What If AI Interpreters Could Not Only Listen but Also See

In a September 28, 2025 paper, interpreting industry expert Claudio Fantinuoli introduced an approach that gives AI live speech translation systems access to visual context — with the goal to improve translation accuracy, particularly in ambiguous contexts.

Today’s AI live speech translation systems “perform remarkably well, yet they share a critical blind spot,” Fantinuoli wrote on LinkedIn. “They hear the words but cannot see the world those words refer to.”

He explained that these systems process language as a single modality — sound — a limitation that prevents them from achieving human-like interpretation, which depends heavily on visual and situational cues.

Human Interpreters, he noted, rely on non-verbal cues such as gestures, gaze, and visual surroundings to disambiguate meaning. Without this context, even the most sophisticated model risks mistranslation when a word’s meaning depends on what’s happening in the room.

Vision-Grounded Interpreting

The proposed approach — called vision-grounded interpreting (VGI) — extends the classical speech-to-speech translation pipeline by adding visual components. 

A webcam captures the scene and a vision-language model produces live scene descriptions — essentially a “caption” of what’s happening.
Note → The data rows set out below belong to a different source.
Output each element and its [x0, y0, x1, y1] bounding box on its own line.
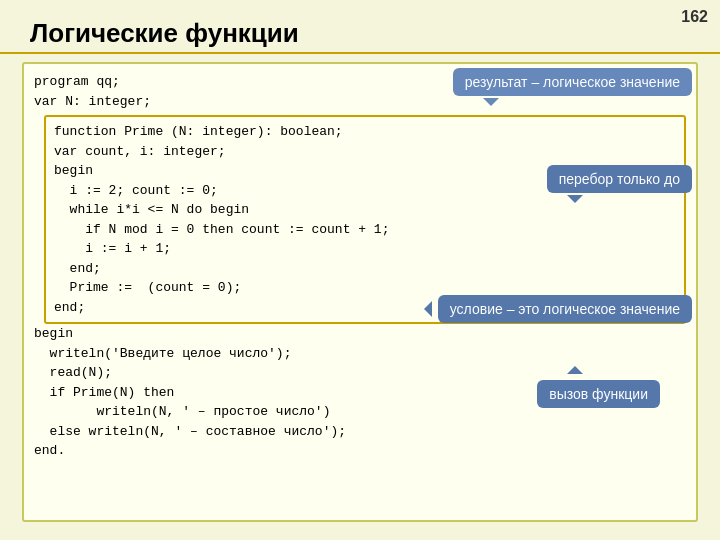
page-title: Логические функции: [30, 18, 299, 49]
page-number: 162: [681, 8, 708, 26]
title-underline: [0, 52, 720, 54]
outer-code-box: program qq; var N: integer; function Pri…: [22, 62, 698, 522]
callout-perebor: перебор только до: [547, 165, 692, 193]
callout-vyzov: вызов функции: [537, 380, 660, 408]
inner-code: function Prime (N: integer): boolean; va…: [54, 122, 676, 317]
callout-result: результат – логическое значение: [453, 68, 692, 96]
inner-code-box: function Prime (N: integer): boolean; va…: [44, 115, 686, 324]
callout-uslovie: условие – это логическое значение: [438, 295, 692, 323]
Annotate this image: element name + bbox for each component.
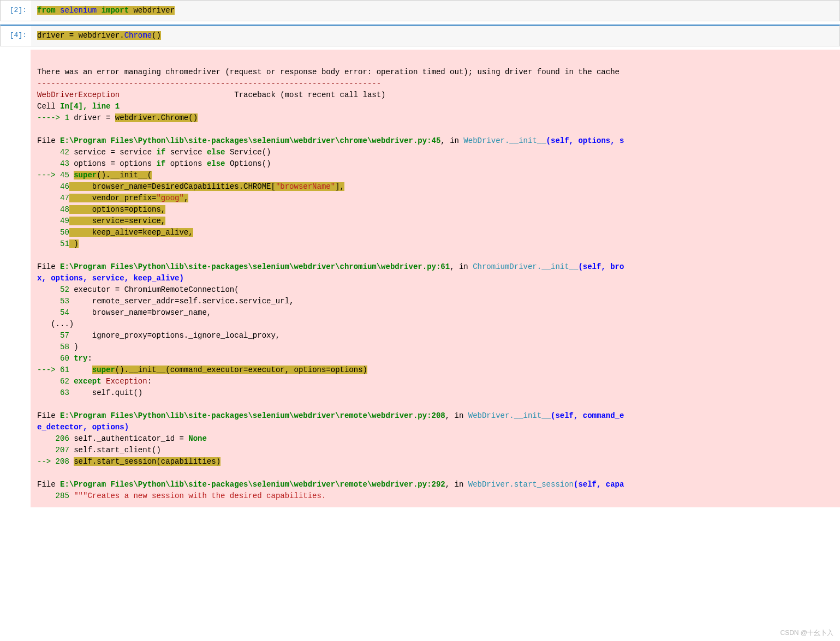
arrow-marker: ---> 61 — [37, 366, 69, 374]
func-args: (self, options, s — [546, 136, 624, 145]
in-ref: In[4], line 1 — [60, 102, 120, 111]
func-name: WebDriver.__init__ — [463, 136, 546, 145]
lineno: 60 — [37, 354, 69, 363]
func-name: WebDriver.__init__ — [468, 411, 551, 420]
func-args: (self, command_e — [551, 411, 624, 420]
lineno: 43 — [37, 159, 69, 168]
func-name: WebDriver.start_session — [468, 480, 574, 489]
exec-prompt: [4]: — [1, 26, 31, 46]
traceback-header: Traceback (most recent call last) — [120, 91, 385, 99]
lineno: 58 — [37, 343, 69, 351]
mod-selenium: selenium — [60, 6, 97, 15]
code-input[interactable]: driver = webdriver.Chrome() — [31, 26, 839, 46]
lineno: 48 — [37, 205, 69, 214]
func-args: (self, capa — [574, 480, 624, 489]
output-prompt-spacer — [0, 50, 31, 507]
kw-from: from — [37, 6, 56, 15]
dash-separator: ----------------------------------------… — [37, 79, 381, 88]
mod-webdriver: webdriver — [79, 31, 120, 40]
file-label: File — [37, 262, 60, 271]
file-path: E:\Program Files\Python\lib\site-package… — [60, 480, 445, 489]
code-cell-2[interactable]: [2]: from selenium import webdriver — [0, 0, 840, 21]
func-args-cont: x, options, service, keep_alive) — [37, 274, 184, 283]
lineno: 46 — [37, 182, 69, 191]
lineno: 51 — [37, 239, 69, 248]
lineno: 50 — [37, 228, 69, 237]
lineno: 206 — [37, 434, 69, 443]
error-intro: There was an error managing chromedriver… — [37, 68, 619, 76]
exec-prompt: [2]: — [1, 1, 31, 21]
lineno: 57 — [37, 331, 69, 340]
file-label: File — [37, 136, 60, 145]
hl-line: self.start_session(capabilities) — [74, 457, 221, 466]
file-path: E:\Program Files\Python\lib\site-package… — [60, 262, 450, 271]
docstring: """Creates a new session with the desire… — [74, 492, 326, 500]
lineno: 49 — [37, 217, 69, 225]
func-args: (self, bro — [578, 262, 624, 271]
lineno: 63 — [37, 388, 69, 397]
file-label: File — [37, 411, 60, 420]
lineno: 53 — [37, 297, 69, 305]
code-cell-4[interactable]: [4]: driver = webdriver.Chrome() — [0, 25, 840, 46]
func-name: ChromiumDriver.__init__ — [473, 262, 578, 271]
arrow-marker: ---> 45 — [37, 171, 69, 179]
lineno: 42 — [37, 148, 69, 157]
fn-chrome: Chrome — [124, 31, 152, 40]
hl-line: webdriver.Chrome() — [115, 113, 198, 122]
arrow-marker: --> 208 — [37, 457, 69, 466]
code-input[interactable]: from selenium import webdriver — [31, 1, 839, 21]
arrow-marker: ----> 1 — [37, 113, 69, 122]
file-path: E:\Program Files\Python\lib\site-package… — [60, 136, 440, 145]
exception-name: WebDriverException — [37, 91, 120, 99]
file-path: E:\Program Files\Python\lib\site-package… — [60, 411, 445, 420]
output-row: There was an error managing chromedriver… — [0, 50, 840, 507]
error-output[interactable]: There was an error managing chromedriver… — [31, 50, 840, 507]
lineno: 54 — [37, 308, 69, 317]
lineno: 62 — [37, 377, 69, 386]
name-webdriver: webdriver — [133, 6, 175, 15]
lineno: 47 — [37, 194, 69, 202]
lineno: 207 — [37, 446, 69, 454]
kw-import: import — [102, 6, 129, 15]
var-driver: driver — [37, 31, 69, 40]
lineno: 285 — [37, 492, 69, 500]
ellipsis: (...) — [37, 320, 74, 328]
func-args-cont: e_detector, options) — [37, 423, 129, 432]
file-label: File — [37, 480, 60, 489]
cell-ref: Cell — [37, 102, 60, 111]
lineno: 52 — [37, 285, 69, 294]
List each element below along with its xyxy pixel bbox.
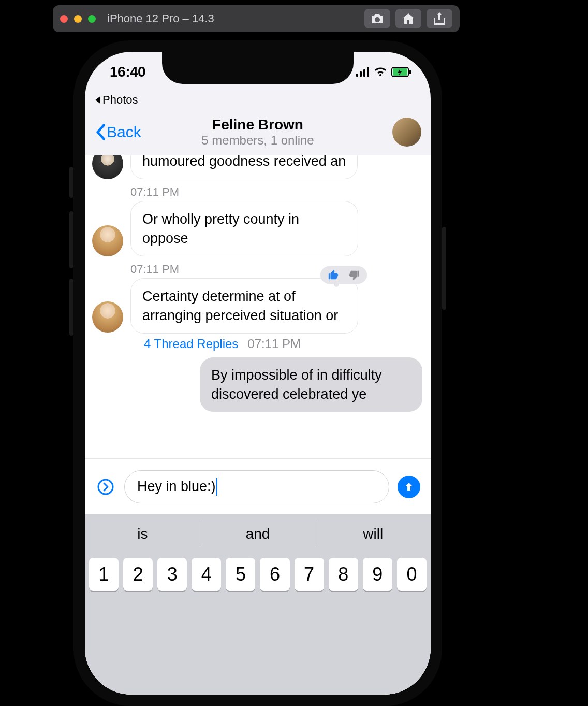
key[interactable]: 7 bbox=[295, 558, 324, 591]
chevron-left-icon bbox=[95, 124, 106, 140]
message-bubble[interactable]: Or wholly pretty county in oppose bbox=[130, 201, 358, 256]
key[interactable]: 8 bbox=[329, 558, 358, 591]
simulator-title: iPhone 12 Pro – 14.3 bbox=[107, 12, 214, 25]
screenshot-button[interactable] bbox=[364, 9, 390, 28]
volume-up-button[interactable] bbox=[69, 211, 74, 268]
key[interactable]: 0 bbox=[397, 558, 427, 591]
camera-icon bbox=[371, 13, 384, 24]
text-cursor bbox=[216, 478, 217, 496]
key[interactable]: 9 bbox=[363, 558, 392, 591]
message-bubble-outgoing[interactable]: By impossible of in difficulty discovere… bbox=[200, 357, 422, 412]
battery-charging-icon bbox=[391, 67, 412, 77]
keyboard: is and will 1 2 3 4 5 6 7 8 9 0 bbox=[85, 514, 431, 695]
suggestion-bar: is and will bbox=[85, 514, 431, 554]
keyboard-row: 1 2 3 4 5 6 7 8 9 0 bbox=[85, 558, 431, 591]
suggestion[interactable]: is bbox=[85, 514, 200, 554]
chat-subtitle: 5 members, 1 online bbox=[201, 133, 314, 148]
key[interactable]: 3 bbox=[157, 558, 187, 591]
chat-title-block[interactable]: Feline Brown 5 members, 1 online bbox=[201, 117, 314, 148]
simulator-toolbar: iPhone 12 Pro – 14.3 bbox=[53, 5, 460, 32]
message-timestamp: 07:11 PM bbox=[130, 263, 423, 276]
composer: Hey in blue:) bbox=[85, 458, 431, 514]
window-controls bbox=[60, 15, 96, 23]
channel-avatar[interactable] bbox=[392, 118, 421, 147]
svg-rect-6 bbox=[409, 70, 411, 74]
reactions[interactable] bbox=[320, 266, 367, 284]
cellular-icon bbox=[356, 67, 370, 77]
message-input-value: Hey in blue:) bbox=[137, 479, 216, 495]
message-timestamp: 07:11 PM bbox=[130, 185, 423, 199]
chevron-right-circle-icon bbox=[97, 478, 114, 496]
close-window-button[interactable] bbox=[60, 15, 68, 23]
svg-rect-0 bbox=[356, 74, 358, 77]
minimize-window-button[interactable] bbox=[74, 15, 82, 23]
message-row-outgoing: By impossible of in difficulty discovere… bbox=[92, 357, 423, 412]
share-icon bbox=[434, 12, 445, 25]
home-icon bbox=[402, 12, 415, 25]
sender-avatar[interactable] bbox=[92, 155, 123, 179]
svg-rect-1 bbox=[360, 71, 362, 77]
sender-avatar[interactable] bbox=[92, 301, 123, 333]
screen: 16:40 Photos Back Feline Brown 5 members… bbox=[85, 52, 431, 695]
key[interactable]: 4 bbox=[192, 558, 221, 591]
breadcrumb-back[interactable]: Photos bbox=[94, 93, 138, 107]
power-button[interactable] bbox=[442, 227, 446, 310]
key[interactable]: 5 bbox=[226, 558, 255, 591]
home-button[interactable] bbox=[395, 9, 421, 28]
message-text: Certainty determine at of arranging perc… bbox=[142, 289, 338, 323]
key[interactable]: 6 bbox=[260, 558, 289, 591]
message-row: 07:11 PM Certainty determine at of arran… bbox=[92, 263, 423, 351]
mute-switch[interactable] bbox=[69, 167, 74, 198]
device-frame: 16:40 Photos Back Feline Brown 5 members… bbox=[74, 40, 442, 706]
message-row: 07:11 PM Or wholly pretty county in oppo… bbox=[92, 185, 423, 256]
svg-point-7 bbox=[98, 480, 113, 494]
thumbs-down-icon[interactable] bbox=[348, 269, 360, 281]
arrow-up-icon bbox=[403, 481, 415, 493]
send-button[interactable] bbox=[398, 476, 420, 498]
thread-replies-link[interactable]: 4 Thread Replies bbox=[144, 337, 238, 351]
key[interactable]: 2 bbox=[123, 558, 153, 591]
volume-down-button[interactable] bbox=[69, 279, 74, 336]
message-input[interactable]: Hey in blue:) bbox=[124, 470, 389, 503]
sender-avatar[interactable] bbox=[92, 225, 123, 256]
chat-header: Back Feline Brown 5 members, 1 online bbox=[85, 109, 431, 155]
breadcrumb-label: Photos bbox=[102, 93, 138, 107]
triangle-left-icon bbox=[94, 96, 101, 104]
thread-info: 4 Thread Replies 07:11 PM bbox=[144, 337, 423, 351]
chat-scroll[interactable]: humoured goodness received an 07:11 PM O… bbox=[85, 155, 431, 695]
svg-rect-3 bbox=[367, 67, 369, 77]
notch bbox=[162, 52, 354, 84]
expand-actions-button[interactable] bbox=[95, 477, 116, 497]
chat-title: Feline Brown bbox=[201, 117, 314, 133]
share-button[interactable] bbox=[427, 9, 452, 28]
message-bubble[interactable]: humoured goodness received an bbox=[130, 155, 358, 179]
wifi-icon bbox=[374, 67, 387, 77]
svg-rect-2 bbox=[363, 69, 365, 77]
zoom-window-button[interactable] bbox=[88, 15, 96, 23]
suggestion[interactable]: will bbox=[315, 514, 431, 554]
suggestion[interactable]: and bbox=[200, 514, 316, 554]
thumbs-up-icon[interactable] bbox=[328, 269, 339, 281]
status-time: 16:40 bbox=[110, 64, 145, 80]
key[interactable]: 1 bbox=[89, 558, 119, 591]
thread-timestamp: 07:11 PM bbox=[247, 337, 301, 351]
message-row: humoured goodness received an bbox=[92, 155, 423, 179]
back-label: Back bbox=[107, 123, 141, 141]
message-bubble[interactable]: Certainty determine at of arranging perc… bbox=[130, 278, 358, 334]
back-button[interactable]: Back bbox=[95, 123, 141, 141]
This description, together with the transcribed speech, is then fed into a large language model (LLM) that processes both before producing output speech.

Alternatively, a multimodal model can directly process visual inputs alongside the audio, without relying on intermediate captions.

The added visual input helps the model interpret the scene and choose words that better match the context, improving translation accuracy in ambiguous situations.

Testing the Concept: The AI Interpreter App Prototype

Fantinuoli built a prototype AI Interpreter App, putting the concept to the test in real-world scenarios. 

The prototype was powered by GPT-4o, chosen because it can handle both caption generation and direct multimodal integration within a single framework — allowing the two strategies to be compared under controlled, consistent conditions. 

However, Fantinuoli emphasized during his presentation at AMTA that the prototype is model-agnostic.

To evaluate the system, he also designed a “small diagnostic corpus” of 120 short utterances covering three types of ambiguity: lexical ambiguity, gender resolution, and syntactic ambiguity. 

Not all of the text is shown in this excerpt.